_ACTIVITY_.
Repeat nothing but the lines below running from the one containing "có 31 năm làm" to the one containing "năm ở cương vị Thẩm Phán.". Keep both end lines.

_SOURCE RECORDS_.
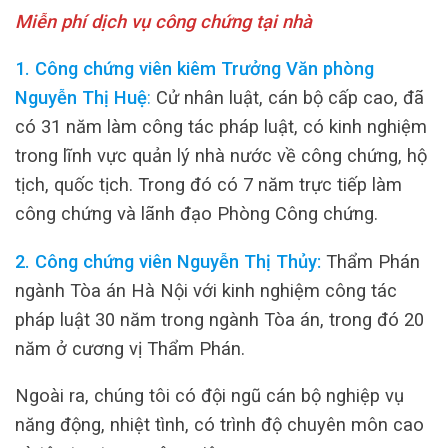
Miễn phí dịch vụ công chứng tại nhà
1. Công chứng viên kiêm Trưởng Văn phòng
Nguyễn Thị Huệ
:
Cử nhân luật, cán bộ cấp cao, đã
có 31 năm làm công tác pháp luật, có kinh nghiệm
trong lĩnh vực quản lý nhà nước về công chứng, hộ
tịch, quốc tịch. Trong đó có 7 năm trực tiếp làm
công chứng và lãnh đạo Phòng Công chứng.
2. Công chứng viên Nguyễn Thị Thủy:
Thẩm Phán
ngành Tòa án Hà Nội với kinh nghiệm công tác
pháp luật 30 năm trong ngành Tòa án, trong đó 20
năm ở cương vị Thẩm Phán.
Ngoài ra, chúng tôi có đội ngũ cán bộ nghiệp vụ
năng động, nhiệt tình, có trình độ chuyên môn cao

...

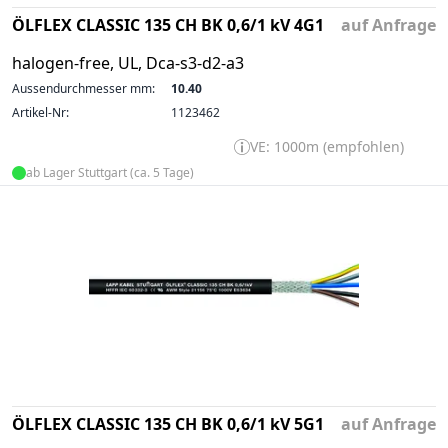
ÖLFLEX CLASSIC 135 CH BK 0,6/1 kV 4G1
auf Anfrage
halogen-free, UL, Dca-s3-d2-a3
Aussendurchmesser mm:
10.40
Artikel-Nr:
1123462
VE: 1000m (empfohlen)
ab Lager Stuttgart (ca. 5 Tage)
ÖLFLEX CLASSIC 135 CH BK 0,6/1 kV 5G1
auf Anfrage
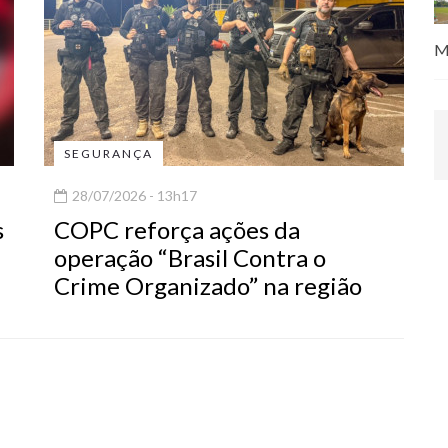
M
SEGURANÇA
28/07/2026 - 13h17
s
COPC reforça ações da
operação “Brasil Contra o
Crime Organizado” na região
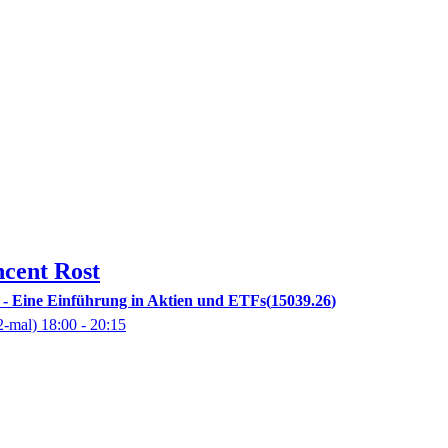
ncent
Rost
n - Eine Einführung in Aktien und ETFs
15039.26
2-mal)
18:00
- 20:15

* * *

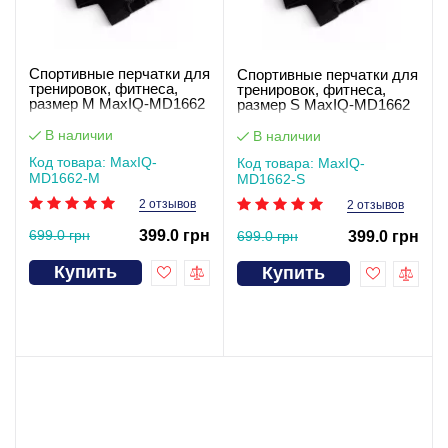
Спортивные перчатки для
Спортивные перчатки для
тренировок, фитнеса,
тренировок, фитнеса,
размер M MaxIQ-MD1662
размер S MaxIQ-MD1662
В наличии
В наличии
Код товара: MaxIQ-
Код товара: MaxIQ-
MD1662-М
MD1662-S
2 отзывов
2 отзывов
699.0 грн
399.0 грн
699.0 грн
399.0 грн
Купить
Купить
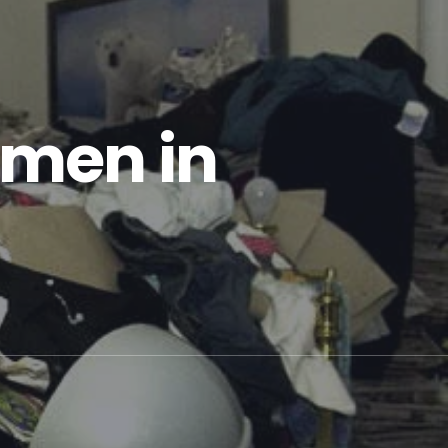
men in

_RESULT OF THIS TASK_.
có 31 năm làm công tác pháp luật, có kinh nghiệm
trong lĩnh vực quản lý nhà nước về công chứng, hộ
tịch, quốc tịch. Trong đó có 7 năm trực tiếp làm
công chứng và lãnh đạo Phòng Công chứng.
2. Công chứng viên Nguyễn Thị Thủy:
Thẩm Phán
ngành Tòa án Hà Nội với kinh nghiệm công tác
pháp luật 30 năm trong ngành Tòa án, trong đó 20
năm ở cương vị Thẩm Phán.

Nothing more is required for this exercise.